Artist Jeremy Rosario from Delaware, Ohio and vice president and creative director at FCB Health New York, crafted the breathtaking portraits on view using paint and donated disposable medical materials used by physicians everyday. During the panel, he shared that physicians use stethoscopes, their hearts and their education and training to save lives. He believes we need to pay better attention and learn to recognize what’s going on underneath the façade these professionals put on for their colleagues.
“We’re listening to our team members diagnose and treat patients, but we are not listening to them on the other side of the stethoscope,” Rosario says.
Laxmi Mehta, MD, clinical professor of Internal Medicine, chief well-being leader and faculty director of the Gabbe Well-Being Office, says working alongside health care teams adds more voices and observations to the mix on team member well-being and mental health status. She says it’s important to give grace to others and step in to help them when they can’t advocate for themselves during a tough time.
“Someone on the team may notice someone struggling and point it out to you,” Dr. Mehta says. “Or you may hear them commenting that someone is acting differently than usual.”
Normalizing the need to process workplace stress
Arianna Galligher, MSW, LISW-S, is director of the Stress, Trauma and Resilience (STAR) Program and program director of the Gabbe Well-Being Office at the College of Medicine. As the panel moderator, she shared STAR’s proactive approach to normalize the very human need for health care professionals to process the pain that arises in their work. She says the inherent stress and trauma of losing patients and navigating difficult conversations, all while managing their own personal responsibilities, creates an increased need for support among these professionals. She noted that this support should center around changing and improving intentional conversations and practices that normalize these experiences.
One option is the STAR Brief Emotional Support Team (BEST) training, which uses evidence-based techniques to equip participants with the necessary skills and resources they need to have intentional conversations with their colleagues and peers who might be in crisis.
“Normalizing distress reminds us and others that it makes sense to be thrown for a loop, even when we do everything right and we don’t get the outcome we wanted or expected,” Galligher says.
As does reminding everyone to take time to care for themselves and their team members.
“This entails not being so prescriptive and building the capacity to feel comfortable relying on others,” Dr. Mehta says. “This way we are not alone. That is half the battle.”

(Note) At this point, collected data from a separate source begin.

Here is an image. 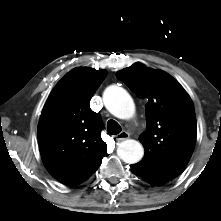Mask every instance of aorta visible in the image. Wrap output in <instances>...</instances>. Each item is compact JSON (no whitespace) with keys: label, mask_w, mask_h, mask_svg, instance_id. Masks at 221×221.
I'll list each match as a JSON object with an SVG mask.
<instances>
[{"label":"aorta","mask_w":221,"mask_h":221,"mask_svg":"<svg viewBox=\"0 0 221 221\" xmlns=\"http://www.w3.org/2000/svg\"><path fill=\"white\" fill-rule=\"evenodd\" d=\"M103 101L108 111L119 119H130L135 114L133 99L122 87L109 86L103 93ZM117 154L124 162L135 164L143 158L144 148L138 141L128 139L119 144Z\"/></svg>","instance_id":"1"}]
</instances>
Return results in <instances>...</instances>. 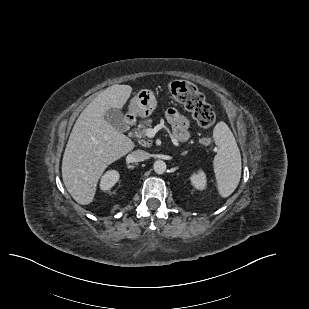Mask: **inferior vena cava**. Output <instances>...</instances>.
<instances>
[{"mask_svg":"<svg viewBox=\"0 0 309 309\" xmlns=\"http://www.w3.org/2000/svg\"><path fill=\"white\" fill-rule=\"evenodd\" d=\"M131 157L134 162H141V161L147 160L150 157V155L149 153L143 150H136L132 152Z\"/></svg>","mask_w":309,"mask_h":309,"instance_id":"602c4592","label":"inferior vena cava"}]
</instances>
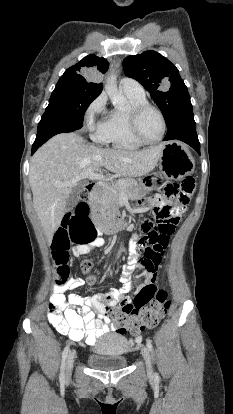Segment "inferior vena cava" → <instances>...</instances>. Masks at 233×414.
I'll list each match as a JSON object with an SVG mask.
<instances>
[{"label": "inferior vena cava", "instance_id": "602c4592", "mask_svg": "<svg viewBox=\"0 0 233 414\" xmlns=\"http://www.w3.org/2000/svg\"><path fill=\"white\" fill-rule=\"evenodd\" d=\"M108 243H109L108 245L110 246V245H111V244H110L111 242L109 241ZM107 255L109 256L110 254L108 253Z\"/></svg>", "mask_w": 233, "mask_h": 414}]
</instances>
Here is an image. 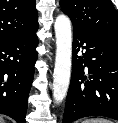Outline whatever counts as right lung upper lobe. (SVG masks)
Here are the masks:
<instances>
[{"instance_id": "right-lung-upper-lobe-1", "label": "right lung upper lobe", "mask_w": 118, "mask_h": 123, "mask_svg": "<svg viewBox=\"0 0 118 123\" xmlns=\"http://www.w3.org/2000/svg\"><path fill=\"white\" fill-rule=\"evenodd\" d=\"M35 0H0V42L23 38L38 29Z\"/></svg>"}]
</instances>
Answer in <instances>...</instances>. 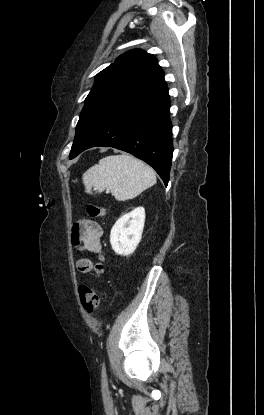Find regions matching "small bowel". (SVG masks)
<instances>
[{
	"label": "small bowel",
	"mask_w": 264,
	"mask_h": 415,
	"mask_svg": "<svg viewBox=\"0 0 264 415\" xmlns=\"http://www.w3.org/2000/svg\"><path fill=\"white\" fill-rule=\"evenodd\" d=\"M103 230L100 224L93 220L82 219L74 224L71 234L72 241L80 244L81 250L97 255L104 260L102 253L101 238Z\"/></svg>",
	"instance_id": "small-bowel-1"
}]
</instances>
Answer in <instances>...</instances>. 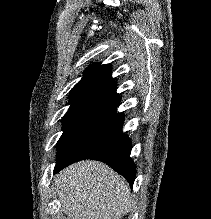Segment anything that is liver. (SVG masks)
I'll list each match as a JSON object with an SVG mask.
<instances>
[{
  "label": "liver",
  "instance_id": "obj_1",
  "mask_svg": "<svg viewBox=\"0 0 211 219\" xmlns=\"http://www.w3.org/2000/svg\"><path fill=\"white\" fill-rule=\"evenodd\" d=\"M55 182L61 211L70 219H119L128 212V183L102 162L72 164Z\"/></svg>",
  "mask_w": 211,
  "mask_h": 219
}]
</instances>
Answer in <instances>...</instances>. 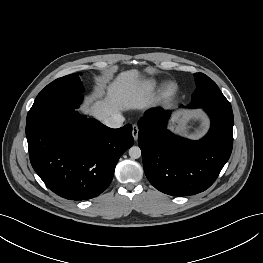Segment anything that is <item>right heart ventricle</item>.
Returning <instances> with one entry per match:
<instances>
[{
	"instance_id": "obj_1",
	"label": "right heart ventricle",
	"mask_w": 263,
	"mask_h": 263,
	"mask_svg": "<svg viewBox=\"0 0 263 263\" xmlns=\"http://www.w3.org/2000/svg\"><path fill=\"white\" fill-rule=\"evenodd\" d=\"M158 86V83L155 80H148L142 84V90L144 92H152L154 91Z\"/></svg>"
}]
</instances>
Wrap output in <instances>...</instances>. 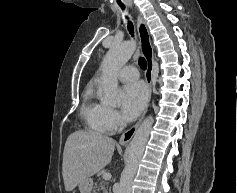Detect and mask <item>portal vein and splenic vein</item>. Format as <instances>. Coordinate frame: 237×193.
Returning a JSON list of instances; mask_svg holds the SVG:
<instances>
[{"instance_id": "1", "label": "portal vein and splenic vein", "mask_w": 237, "mask_h": 193, "mask_svg": "<svg viewBox=\"0 0 237 193\" xmlns=\"http://www.w3.org/2000/svg\"><path fill=\"white\" fill-rule=\"evenodd\" d=\"M103 179H104V180H110V179H111V174H110L109 172L105 173V174L103 175Z\"/></svg>"}]
</instances>
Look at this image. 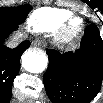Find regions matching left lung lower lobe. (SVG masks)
Returning <instances> with one entry per match:
<instances>
[{"instance_id": "left-lung-lower-lobe-1", "label": "left lung lower lobe", "mask_w": 103, "mask_h": 103, "mask_svg": "<svg viewBox=\"0 0 103 103\" xmlns=\"http://www.w3.org/2000/svg\"><path fill=\"white\" fill-rule=\"evenodd\" d=\"M49 66L43 82L53 103H89L103 82V41L91 24L85 30L80 48L64 54L48 49Z\"/></svg>"}]
</instances>
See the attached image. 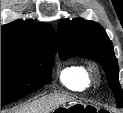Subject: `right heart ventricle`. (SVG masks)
<instances>
[{"mask_svg": "<svg viewBox=\"0 0 123 113\" xmlns=\"http://www.w3.org/2000/svg\"><path fill=\"white\" fill-rule=\"evenodd\" d=\"M88 69L79 64H70L60 71V80L68 88L80 90L89 83Z\"/></svg>", "mask_w": 123, "mask_h": 113, "instance_id": "right-heart-ventricle-1", "label": "right heart ventricle"}]
</instances>
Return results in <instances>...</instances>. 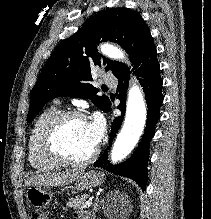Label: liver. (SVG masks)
<instances>
[{
    "mask_svg": "<svg viewBox=\"0 0 211 219\" xmlns=\"http://www.w3.org/2000/svg\"><path fill=\"white\" fill-rule=\"evenodd\" d=\"M84 170H67L59 173H45L31 176L26 184L31 186H64L77 180Z\"/></svg>",
    "mask_w": 211,
    "mask_h": 219,
    "instance_id": "1",
    "label": "liver"
}]
</instances>
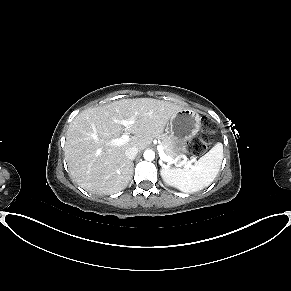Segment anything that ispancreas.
<instances>
[{
	"instance_id": "pancreas-1",
	"label": "pancreas",
	"mask_w": 291,
	"mask_h": 291,
	"mask_svg": "<svg viewBox=\"0 0 291 291\" xmlns=\"http://www.w3.org/2000/svg\"><path fill=\"white\" fill-rule=\"evenodd\" d=\"M161 146L164 150V153L166 156L172 157V151H171V140L167 136L162 137Z\"/></svg>"
}]
</instances>
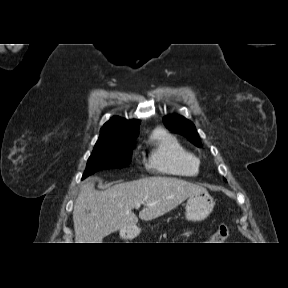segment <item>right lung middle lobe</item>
Wrapping results in <instances>:
<instances>
[{
    "instance_id": "1",
    "label": "right lung middle lobe",
    "mask_w": 288,
    "mask_h": 288,
    "mask_svg": "<svg viewBox=\"0 0 288 288\" xmlns=\"http://www.w3.org/2000/svg\"><path fill=\"white\" fill-rule=\"evenodd\" d=\"M134 145V140L120 136L97 141L88 159L83 178L98 170L127 166Z\"/></svg>"
}]
</instances>
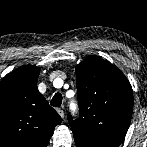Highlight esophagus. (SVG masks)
Masks as SVG:
<instances>
[{
	"mask_svg": "<svg viewBox=\"0 0 147 147\" xmlns=\"http://www.w3.org/2000/svg\"><path fill=\"white\" fill-rule=\"evenodd\" d=\"M57 113L60 115L61 118H64V111L61 108H57Z\"/></svg>",
	"mask_w": 147,
	"mask_h": 147,
	"instance_id": "34e87169",
	"label": "esophagus"
}]
</instances>
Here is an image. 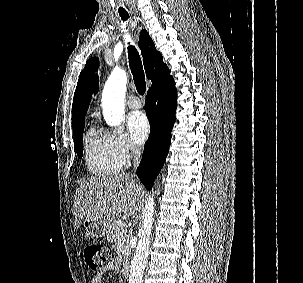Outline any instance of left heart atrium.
Masks as SVG:
<instances>
[{"label": "left heart atrium", "instance_id": "1", "mask_svg": "<svg viewBox=\"0 0 303 283\" xmlns=\"http://www.w3.org/2000/svg\"><path fill=\"white\" fill-rule=\"evenodd\" d=\"M127 126L131 138L137 144L146 141L150 133L149 120L144 112H133L127 119Z\"/></svg>", "mask_w": 303, "mask_h": 283}]
</instances>
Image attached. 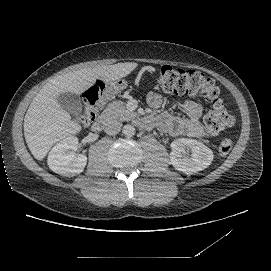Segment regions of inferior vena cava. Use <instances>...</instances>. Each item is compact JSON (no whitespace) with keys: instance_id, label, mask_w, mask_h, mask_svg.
<instances>
[{"instance_id":"602c4592","label":"inferior vena cava","mask_w":271,"mask_h":271,"mask_svg":"<svg viewBox=\"0 0 271 271\" xmlns=\"http://www.w3.org/2000/svg\"><path fill=\"white\" fill-rule=\"evenodd\" d=\"M122 122L117 119H110L105 127V132L108 135H115L120 132Z\"/></svg>"}]
</instances>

Building a coalition of support
Anita Lang, MD, an alum of the College of Medicine, was an assistant professor at a different medical school at the time of her death. Her daughter, Jordan Lang Taylor, says she was a “beacon of hope” for her patients. Dr. Lang tried to share that she was struggling and get help to address her well-being. Yet, Lang Taylor describes the dissonance her mother faced.
“A doctor is supposed to fix other people versus being fixed,” Lang Taylor says. “Where do you go for help?”
You go to others. You embody openness and intentional listening. Dr. Thomas says you step in when we notice our team members are not clicking like they usually do and ask probing questions.
Rosario’s work builds beautiful portraits of those lost. This project serves as a beautiful memorial and creates immediacy around a dialogue about mental health and available resources.
“We need to lean in on these difficult conversations,” Rosario says. “And build a coalition and an intentional community to solve this.”